■ **Task to carry out**
Given the entries below, would you transcribe exactly the lines starting at the one with "Disseminate your content" and ending at the one with "Closed Dimensions", both kept, pictures omitted, nothing extra?

Dataset items
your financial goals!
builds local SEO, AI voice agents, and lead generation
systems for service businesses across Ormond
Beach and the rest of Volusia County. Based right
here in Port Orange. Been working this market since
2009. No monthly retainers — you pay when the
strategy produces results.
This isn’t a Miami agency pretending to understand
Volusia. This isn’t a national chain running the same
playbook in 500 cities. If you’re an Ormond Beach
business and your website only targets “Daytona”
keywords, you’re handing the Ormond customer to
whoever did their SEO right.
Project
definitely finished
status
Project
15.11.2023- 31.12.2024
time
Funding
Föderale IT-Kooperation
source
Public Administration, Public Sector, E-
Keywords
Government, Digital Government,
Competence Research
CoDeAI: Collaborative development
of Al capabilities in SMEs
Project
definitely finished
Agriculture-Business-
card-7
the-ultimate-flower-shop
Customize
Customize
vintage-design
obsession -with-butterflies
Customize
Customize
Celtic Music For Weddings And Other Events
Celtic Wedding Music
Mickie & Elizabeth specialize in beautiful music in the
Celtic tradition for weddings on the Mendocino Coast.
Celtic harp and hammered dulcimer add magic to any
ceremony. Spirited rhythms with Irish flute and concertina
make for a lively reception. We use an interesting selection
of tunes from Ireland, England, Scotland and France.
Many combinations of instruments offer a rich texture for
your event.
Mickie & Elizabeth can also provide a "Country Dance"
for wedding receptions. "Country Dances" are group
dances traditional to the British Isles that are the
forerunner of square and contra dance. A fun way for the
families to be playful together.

--

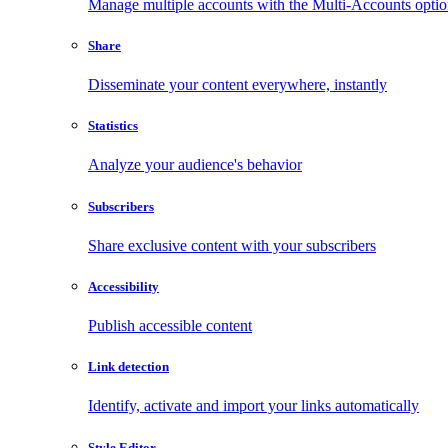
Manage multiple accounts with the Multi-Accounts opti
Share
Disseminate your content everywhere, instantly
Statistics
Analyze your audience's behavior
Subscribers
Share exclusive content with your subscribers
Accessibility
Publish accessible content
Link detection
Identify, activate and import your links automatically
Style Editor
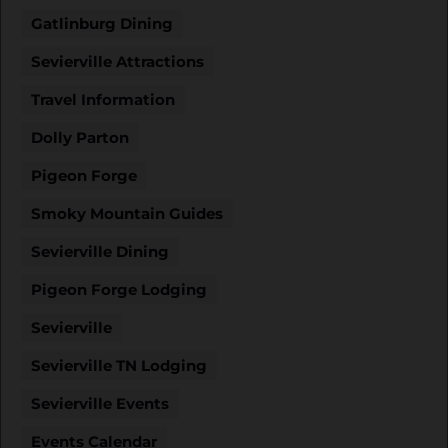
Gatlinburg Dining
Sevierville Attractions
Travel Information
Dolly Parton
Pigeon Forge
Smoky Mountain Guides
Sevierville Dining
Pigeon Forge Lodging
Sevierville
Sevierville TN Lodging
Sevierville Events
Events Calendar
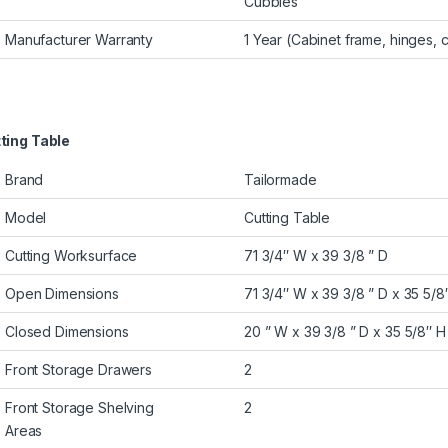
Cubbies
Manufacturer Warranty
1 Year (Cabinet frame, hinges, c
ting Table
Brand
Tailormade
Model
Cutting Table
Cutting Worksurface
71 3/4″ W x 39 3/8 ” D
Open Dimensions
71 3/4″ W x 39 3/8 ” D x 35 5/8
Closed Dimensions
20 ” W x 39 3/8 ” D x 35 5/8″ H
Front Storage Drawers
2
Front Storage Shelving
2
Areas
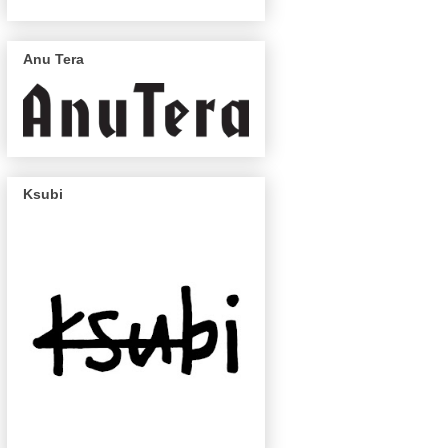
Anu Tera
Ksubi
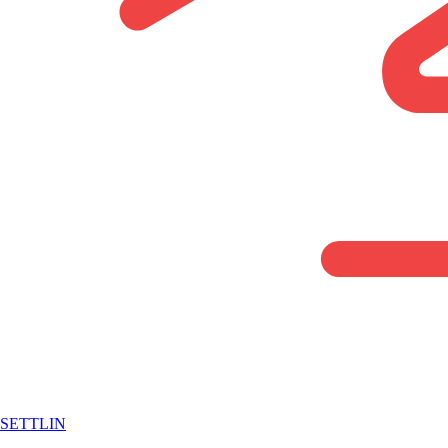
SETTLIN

■ **Answer section**
Disseminate your content everywhere, instantly
Statistics
Analyze your audience's behavior
Subscribers
Share exclusive content with your subscribers
Accessibility
Publish accessible content
Link detection
Identify, activate and import your links automatically
Style Editor
Gatlinburg Dining
Sevierville Attractions
Travel Information
Dolly Parton
Pigeon Forge
Smoky Mountain Guides
Sevierville Dining
Pigeon Forge Lodging
Sevierville
Sevierville TN Lodging
Sevierville Events
Events Calendar
Cubbies
Manufacturer Warranty
1 Year (Cabinet frame, hinges, c
ting Table
Brand
Tailormade
Model
Cutting Table
Cutting Worksurface
71 3/4″ W x 39 3/8 ” D
Open Dimensions
71 3/4″ W x 39 3/8 ” D x 35 5/8
Closed Dimensions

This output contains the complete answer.